To do » Set down the full listing exactly, character for character.

------------------------------------

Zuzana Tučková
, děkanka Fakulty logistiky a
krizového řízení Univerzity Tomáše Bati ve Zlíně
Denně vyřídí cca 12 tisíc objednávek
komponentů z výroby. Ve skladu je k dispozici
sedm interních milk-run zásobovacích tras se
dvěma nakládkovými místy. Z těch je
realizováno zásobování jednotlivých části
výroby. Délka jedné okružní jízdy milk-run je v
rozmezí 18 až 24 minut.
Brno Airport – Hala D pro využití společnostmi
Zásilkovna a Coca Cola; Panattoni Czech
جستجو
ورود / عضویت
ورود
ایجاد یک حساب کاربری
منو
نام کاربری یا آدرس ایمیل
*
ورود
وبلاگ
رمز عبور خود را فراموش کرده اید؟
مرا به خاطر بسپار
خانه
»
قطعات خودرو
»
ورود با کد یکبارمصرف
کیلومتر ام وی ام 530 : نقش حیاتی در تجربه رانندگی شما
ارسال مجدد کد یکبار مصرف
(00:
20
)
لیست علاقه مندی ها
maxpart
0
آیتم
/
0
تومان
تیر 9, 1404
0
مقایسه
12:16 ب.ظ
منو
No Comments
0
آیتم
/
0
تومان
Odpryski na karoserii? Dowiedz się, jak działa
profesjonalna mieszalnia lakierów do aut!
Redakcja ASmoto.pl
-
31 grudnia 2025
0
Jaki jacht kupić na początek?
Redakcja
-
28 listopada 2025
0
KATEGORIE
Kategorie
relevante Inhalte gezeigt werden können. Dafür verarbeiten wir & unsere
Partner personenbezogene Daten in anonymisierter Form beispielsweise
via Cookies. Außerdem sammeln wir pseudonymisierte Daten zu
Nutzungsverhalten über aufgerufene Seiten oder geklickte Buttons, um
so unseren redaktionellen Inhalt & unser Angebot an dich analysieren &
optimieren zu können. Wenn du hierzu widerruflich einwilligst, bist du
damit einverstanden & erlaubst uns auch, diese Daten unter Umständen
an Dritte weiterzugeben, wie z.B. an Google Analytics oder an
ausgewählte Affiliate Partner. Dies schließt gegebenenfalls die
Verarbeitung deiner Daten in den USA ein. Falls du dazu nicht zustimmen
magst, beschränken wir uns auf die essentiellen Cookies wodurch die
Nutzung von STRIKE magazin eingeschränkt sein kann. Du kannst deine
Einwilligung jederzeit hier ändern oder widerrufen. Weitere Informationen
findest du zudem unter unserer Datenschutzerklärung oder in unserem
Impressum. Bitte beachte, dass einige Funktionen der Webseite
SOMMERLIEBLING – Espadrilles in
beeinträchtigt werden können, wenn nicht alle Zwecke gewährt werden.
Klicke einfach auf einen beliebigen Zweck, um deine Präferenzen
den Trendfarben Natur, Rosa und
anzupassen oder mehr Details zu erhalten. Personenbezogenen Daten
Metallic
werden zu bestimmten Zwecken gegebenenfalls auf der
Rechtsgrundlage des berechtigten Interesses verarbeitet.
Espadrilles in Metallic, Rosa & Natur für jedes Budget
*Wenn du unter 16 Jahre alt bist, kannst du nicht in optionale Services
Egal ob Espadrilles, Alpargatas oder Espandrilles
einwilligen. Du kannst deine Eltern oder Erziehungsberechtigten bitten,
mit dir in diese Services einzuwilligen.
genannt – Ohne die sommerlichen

------------------------------------

Your response »
Zuzana Tučková
, děkanka Fakulty logistiky a
krizového řízení Univerzity Tomáše Bati ve Zlíně
Denně vyřídí cca 12 tisíc objednávek
komponentů z výroby. Ve skladu je k dispozici
sedm interních milk-run zásobovacích tras se
dvěma nakládkovými místy. Z těch je
realizováno zásobování jednotlivých části
výroby. Délka jedné okružní jízdy milk-run je v
rozmezí 18 až 24 minut.
Brno Airport – Hala D pro využití společnostmi
Zásilkovna a Coca Cola; Panattoni Czech
جستجو
ورود / عضویت
ورود
ایجاد یک حساب کاربری
منو
نام کاربری یا آدرس ایمیل
*
ورود
وبلاگ
رمز عبور خود را فراموش کرده اید؟
مرا به خاطر بسپار
خانه
»
قطعات خودرو
»
ورود با کد یکبارمصرف
کیلومتر ام وی ام 530 : نقش حیاتی در تجربه رانندگی شما
ارسال مجدد کد یکبار مصرف
(00:
20
)
لیست علاقه مندی ها
maxpart
0
آیتم
/
0
تومان
تیر 9, 1404
0
مقایسه
12:16 ب.ظ
منو
No Comments
0
آیتم
/
0
تومان
Odpryski na karoserii? Dowiedz się, jak działa
profesjonalna mieszalnia lakierów do aut!
Redakcja ASmoto.pl
-
31 grudnia 2025
0
Jaki jacht kupić na początek?
Redakcja
-
28 listopada 2025
0
KATEGORIE
Kategorie
relevante Inhalte gezeigt werden können. Dafür verarbeiten wir & unsere
Partner personenbezogene Daten in anonymisierter Form beispielsweise
via Cookies. Außerdem sammeln wir pseudonymisierte Daten zu
Nutzungsverhalten über aufgerufene Seiten oder geklickte Buttons, um
so unseren redaktionellen Inhalt & unser Angebot an dich analysieren &
optimieren zu können. Wenn du hierzu widerruflich einwilligst, bist du
damit einverstanden & erlaubst uns auch, diese Daten unter Umständen
an Dritte weiterzugeben, wie z.B. an Google Analytics oder an
ausgewählte Affiliate Partner. Dies schließt gegebenenfalls die
Verarbeitung deiner Daten in den USA ein. Falls du dazu nicht zustimmen
magst, beschränken wir uns auf die essentiellen Cookies wodurch die
Nutzung von STRIKE magazin eingeschränkt sein kann. Du kannst deine
Einwilligung jederzeit hier ändern oder widerrufen. Weitere Informationen
findest du zudem unter unserer Datenschutzerklärung oder in unserem
Impressum. Bitte beachte, dass einige Funktionen der Webseite
SOMMERLIEBLING – Espadrilles in
beeinträchtigt werden können, wenn nicht alle Zwecke gewährt werden.
Klicke einfach auf einen beliebigen Zweck, um deine Präferenzen
den Trendfarben Natur, Rosa und
anzupassen oder mehr Details zu erhalten. Personenbezogenen Daten
Metallic
werden zu bestimmten Zwecken gegebenenfalls auf der
Rechtsgrundlage des berechtigten Interesses verarbeitet.
Espadrilles in Metallic, Rosa & Natur für jedes Budget
*Wenn du unter 16 Jahre alt bist, kannst du nicht in optionale Services
Egal ob Espadrilles, Alpargatas oder Espandrilles
einwilligen. Du kannst deine Eltern oder Erziehungsberechtigten bitten,
mit dir in diese Services einzuwilligen.
genannt – Ohne die sommerlichen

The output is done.